中国で行われているアジア大会で、その審判ぶりや罵声の飛び交う応援などが話題になっている。とはいえ、卓球の福原愛選手ら人気者への対応はまったく違うというのだ。
「終始、積極的に投げていました。延長戦でも、技に近いものを2回繰り出していたんですが…」
「明らかに勝っていた」と不満
柔道女子48キロ級決勝で福見友子選手が判定負けをしたことついて、現地入りしていた全日本柔道連盟の事務局長は、こう首をひねる。
中国・広州で2010年11月12日から16日間の日程で始まったアジア大会。中国勢は異例のスピードで金メダルを稼いでいるが、審判の判定や応援マナーなどでネガティブな報道が相次いでいる。
福見選手のケースは、一方的に攻めて、中国の呉樹根選手が逃げ回る姿がテレビにも映っていた。逆に指導を取られてもおかしくないが、判定は1-2で福見選手の負け。これに対し、事務局長は、「福見は、明らかにゴールデンスコアで勝っていました。審判の見る目はどうなのかと、不審に思いましたね」と不満を露わにした。
女子63キロ級では、上野順恵選手が北朝鮮選手に何度も殴られたとされ、顔が膨れるほどの様子が痛々しかった。しかし、この試合でも、審判は、反則などを取らなかったのだ。「わざとやったのかは定かではありませんが、上野がかわいそうでした。この大会は、審判のレベルが本当に低かったですね」(事務局長)。
中国の試合運営についても、不満の声が報じられている。
11月8日にあったサッカー日中戦では、前日の公式練習で、なんとボールやスパイクの使用禁止という「嫌がらせ」を受けたというのだ。スポニチによると、大会組織委は「芝の状態をキープしたい」ことを理由にした。このため、芝の深さやボールの転がり方が分からず、リーグ戦で経験済みの中国に比べ、ハンデを負わされた。
福原愛選手には「頑張れ!」の大合唱
中日スポーツによると、試合で使われたサッカーボールは、地元の五輪委が準備したとみられる日本で入手困難なメーカーのものだった。日本は、準備できずに、セットプレーに影響が出る可能性があったという。

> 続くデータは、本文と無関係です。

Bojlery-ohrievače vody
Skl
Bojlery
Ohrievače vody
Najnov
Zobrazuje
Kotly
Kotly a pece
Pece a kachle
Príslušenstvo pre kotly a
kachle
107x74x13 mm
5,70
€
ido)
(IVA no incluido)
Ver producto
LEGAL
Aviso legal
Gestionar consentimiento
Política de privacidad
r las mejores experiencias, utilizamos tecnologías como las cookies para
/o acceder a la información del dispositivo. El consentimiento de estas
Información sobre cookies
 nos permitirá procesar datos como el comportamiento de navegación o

当日のサッカー日中戦も、観客の応援ぶりがひどかったと伝えられている。朝日新聞によると、試合開始前に君が代が流れると、中国人席から一斉にブーイングが上がったというのだ。試合中も、日本が得点すると、「小日本」などと罵声を浴びせたとしている。
不満を持っているのは、ほかの参加国も同じらしい。
女子テコンドー49キロ級では、優勝候補だった台湾の「美人選手」が予選の試合中に、足の防具が規定違反とされて反則負けに。この選手は、事前チェックを通ったのにと涙ながらに訴えたが、受け入れられなかった。また、東京新聞によると、セパタクロー男子団体予選で、マレーシアと対戦した中国が主審を中国人に代えろと言い出し、中国人の線審2人もライン際のボールをことごとく中国の有利に判定したという。
中国人の応援も、使用禁止の太鼓がお咎めなしだったり、大会運営スタッフが最前列で応援を統率して公私混同したりしていたとも報じられている。

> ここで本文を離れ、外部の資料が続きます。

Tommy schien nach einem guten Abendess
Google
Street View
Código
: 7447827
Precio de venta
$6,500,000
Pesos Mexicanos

ただ、いつも罵声を浴びせていたのではなかったようだ。
東スポによると、サッカーの山村和也選手は、ある華流スターにそっくりのイケメンで、インド戦では、ブーイングから打って変わって中国ギャルから黄色い歓声が飛んでいた。また、卓球の福原愛選手は、陶器のお人形みたいだと人気を集め、現地メディアで「涙美女」と紹介されたこともあって、試合中は「頑張れ! 福原」の大合唱だったという。
中国人も、人気者には目がなかったわけだ。